Roger is ICT co-ordinator at Lord Williams’s School in Thame, Oxfordshire, where 300 students in Year 9 piloted the test in May. He says:

“I was concerned whether setting up something as large and complicated as this would work, and we made it clear to the youngsters that this was more of a trial for the school than for them. They were chuffed to be seen as pioneers, and their attitude was: ‘Hey, we are trying something new, and in future years other pupils will benefit from our experience’.”

Before the tests were downloaded, pupils spent time familiarising themselves with the interactive environment in which they would be working.

The test is set in a virtual world - the fictitious town of Pepford - and students have to help various local organisations solve problems. They employ a set of simulated software applications for tasks such as word-processing, spreadsheet building, email and web browsing. The applications are similar to those used in classrooms, but the software also records the student’s actions, click by click, for assessment purposes.

Roger says: “In future, we plan to build into every one of our teaching modules the opportunity for students to work in the test-familiarisation environment, as well as the Microsoft environment we currently use.”

Pupils did a timed practice test and received feedback on their performance before tackling the test proper, which they sat during their weekly lesson in the ICT rooms.

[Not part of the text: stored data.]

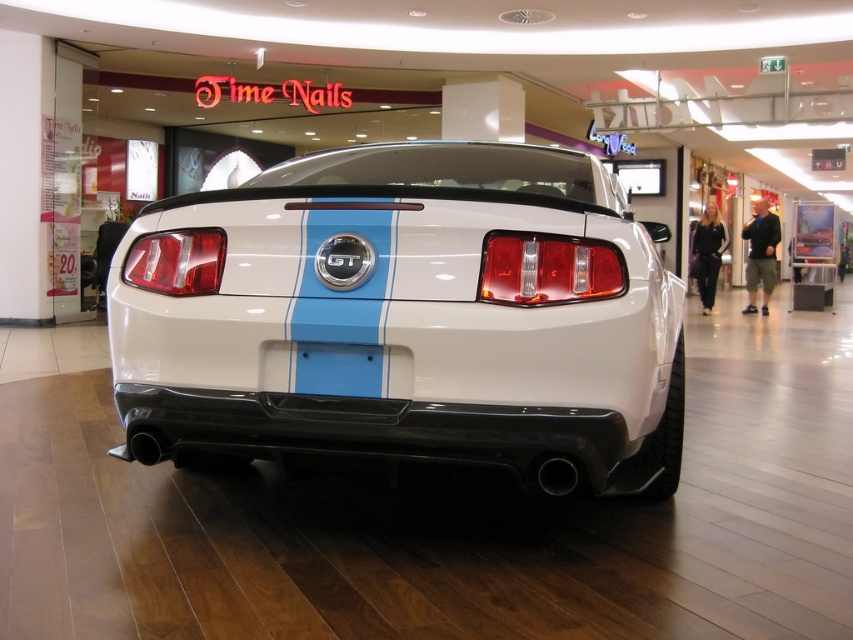 Between translucent red tail light at center and matte red tail light at center, which one is positioned higher?

matte red tail light at center

Between point (602, 260) and point (169, 237), which one is positioned behind?

The point (169, 237) is more distant.

The image size is (853, 640). I want to click on translucent red tail light at center, so click(548, 269).

Is white glossy car at center wider than translucent red tail light at center?

Yes, white glossy car at center is wider than translucent red tail light at center.

Does white glossy car at center come in front of translucent red tail light at center?

Yes, it is.

Is point (305, 355) positioned before point (556, 298)?

No.

This screenshot has height=640, width=853. Identify the location of white glossy car at center. (415, 321).

Does point (526, 432) come behind point (202, 269)?

No, (526, 432) is in front of (202, 269).

What do you see at coordinates (415, 321) in the screenshot?
I see `white glossy car at center` at bounding box center [415, 321].

Where is `white glossy car at center`? The width and height of the screenshot is (853, 640). white glossy car at center is located at coordinates (415, 321).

“They took to it really well, and I believe this is going to have a major influence on the way ICT is taught,” says Roger. “The whole Pepford environment gave a seriousness to the project. Students were solving problems and, using the applications in an integrated way, they received instructions by email and could find things out by surfing the (simulated) net - even though they weren’t actually on the net. No one said ‘This has all been made up.’ Youngsters are very good at role-playing games, and they may have been adopting the same kind of approach here.

“There were some who didn’t like the test at all - they just couldn’t get into it and needed more preparation. But the vast majority felt it had allowed them to show what they could do. The test was well designed; students had been allowed to be creative and put their own mark on what they did. A few tests didn’t run properly - hardware or software glitches - so when the results came back in June, five or six disappointed students ended up without a result, and we will learn from that. But my main concerns had been about the tests descending into complete chaos, and that didn’t happen.”

Each student was awarded an assessment level, and Roger says that although results were “much better than I thought they were going to be”, the levels were lower than those determined by teachers beforehand. “We have to decide whether to rethink our teacher assessments or pay more attention to the test and the environment, looking at ways to optimise pupils’ performance.

As we become more experienced, I hope results will rise and become more comparable with English, maths and science. At the moment we have no performance data on KS3 ICT to measure our results against.”

Although no detailed feedback came back on students’ performance, he says this is planned for the future. “Because the tests track everything the student does, I hope they will be able to get really good, formative information - not just a level, but information on what they did well and those areas they need to revisit. That will be very helpful, no matter what they do at KS4. The test is also planned to be adaptive - it wasn’t this year - and if a student is doing really well it will raise the stakes. If it can really challenge those who are doing well and support those who feel they are not getting much out of the examination system, then that is absolutely superb.”

His students, who had a one-hour ICT lesson every week during KS3, sat the test in groups of 80 to 90 at a time - a limit determined more by risk management considerations than resources. “I am very lucky here - we have 500 computers and very strong technical support. I just wonder whether all schools would be able to work in the same way.”

Roger says: “This test will raise the academic status of ICT in schools.

For the first time it gives us an idea of what it means to be good at ICT.

I believe we should be encouraging parents, children and teachers from other departments to see what is required by the test, because we have to raise the profile of information literacy. It is absolutely vital that all our youngsters are information literate and can use ICT.”